(Saved entries)
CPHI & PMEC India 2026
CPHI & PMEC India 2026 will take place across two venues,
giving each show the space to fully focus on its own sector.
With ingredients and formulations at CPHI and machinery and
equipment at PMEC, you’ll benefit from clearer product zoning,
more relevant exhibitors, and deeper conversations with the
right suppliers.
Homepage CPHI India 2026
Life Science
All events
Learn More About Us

▶ [What the exercise asks]
Your reply should be one number, the count of lines in the data that include the word "India".

▶ [Response]
3